Né à la périphérie de Palerme, en 1927, dans une famille de paysans, Pio La Torre s’engage au PCI dès 1945 et participe aux luttes paysannes qui ont marqué le climat social de l’après-guerre en Sicile. Il se heurte d’emblée à Cosa Nostra et le refus de se soumettre à la domination mafieuse devient alors le fil rouge de toute sa vie militante. En tant que dirigeant de la CGIL (Confederazione Generale Italiana del Lavoro, syndicat proche du PCI), il mène la bataille de l’occupation des terres non cultivées pour libérer les paysans du joug de la Mafia qui contrôle le territoire et les travailleurs pour le compte des grands propriétaires terriens.

En pleine guerre froide, la Sicile fait figure de laboratoire.
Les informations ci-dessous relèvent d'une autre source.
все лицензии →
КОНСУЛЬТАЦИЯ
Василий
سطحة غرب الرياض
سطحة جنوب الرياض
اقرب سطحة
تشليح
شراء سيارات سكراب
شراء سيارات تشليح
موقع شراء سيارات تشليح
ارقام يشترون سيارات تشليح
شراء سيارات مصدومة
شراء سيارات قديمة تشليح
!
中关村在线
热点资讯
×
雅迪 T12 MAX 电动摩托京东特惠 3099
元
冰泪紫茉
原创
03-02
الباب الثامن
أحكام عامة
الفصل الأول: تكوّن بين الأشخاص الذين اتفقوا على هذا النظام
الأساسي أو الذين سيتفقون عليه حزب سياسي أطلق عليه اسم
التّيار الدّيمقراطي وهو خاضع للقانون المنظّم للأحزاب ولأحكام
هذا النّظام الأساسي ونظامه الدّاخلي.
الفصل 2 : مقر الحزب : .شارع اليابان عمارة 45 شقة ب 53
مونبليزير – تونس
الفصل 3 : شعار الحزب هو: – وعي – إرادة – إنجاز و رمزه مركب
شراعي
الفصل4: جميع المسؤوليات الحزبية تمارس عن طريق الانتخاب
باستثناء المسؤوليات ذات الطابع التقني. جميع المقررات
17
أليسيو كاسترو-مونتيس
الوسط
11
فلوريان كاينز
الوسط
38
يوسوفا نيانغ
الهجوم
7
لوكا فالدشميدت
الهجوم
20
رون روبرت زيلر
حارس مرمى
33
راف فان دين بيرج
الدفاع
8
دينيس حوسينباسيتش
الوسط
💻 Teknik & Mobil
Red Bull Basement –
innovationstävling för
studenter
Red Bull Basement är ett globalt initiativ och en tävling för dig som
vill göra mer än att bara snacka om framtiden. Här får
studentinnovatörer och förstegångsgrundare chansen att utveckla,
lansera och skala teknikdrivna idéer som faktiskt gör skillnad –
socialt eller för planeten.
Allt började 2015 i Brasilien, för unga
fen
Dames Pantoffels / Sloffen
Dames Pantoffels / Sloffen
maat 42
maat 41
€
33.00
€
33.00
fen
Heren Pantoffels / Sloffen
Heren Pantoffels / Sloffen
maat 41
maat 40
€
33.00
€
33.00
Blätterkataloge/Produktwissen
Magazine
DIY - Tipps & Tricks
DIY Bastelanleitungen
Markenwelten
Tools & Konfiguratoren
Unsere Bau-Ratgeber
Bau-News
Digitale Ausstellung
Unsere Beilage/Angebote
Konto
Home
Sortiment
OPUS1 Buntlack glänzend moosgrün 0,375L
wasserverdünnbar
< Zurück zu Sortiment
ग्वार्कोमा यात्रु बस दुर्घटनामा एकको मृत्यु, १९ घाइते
Le succès des forces de gauche aux élections régionales de 1947 risque de compromettre l’équilibre international des blocs (1). En Sicile, Cosa Nostra est utilisée comme bras armé par le gouvernement démocrate chrétien local – avec le soutien logistique de la CIA qui fournit des armes et favorise la réactivation de réseaux néofascistes – pour réprimer le mouvement paysan. Une quarantaine de syndicalistes sont assassinés mais La Torre s’investit pleinement, ce qui lui confère un grand prestige auprès des militants et de la population. Accusé à tort d’avoir frappé un policier lors d’une manifestation, il est emprisonné pendant un an et demi, jusqu’en août 1951, puis reprend son engagement politique.

Collusions entre  Cosa Nostra  et la Démocratie chrétienne

En 1952, La Torre est élu pour la première fois au conseil municipal de Palerme, où il siège jusqu’en 1966, et devient secrétaire général de la CGIL en 1959. Il dirige le PCI sicilien de 1962 à 1967, puis intègre en 1969 la direction centrale du PCI. En 1963, il obtient son premier mandat à l’assemblée régionale de Sicile (ARS).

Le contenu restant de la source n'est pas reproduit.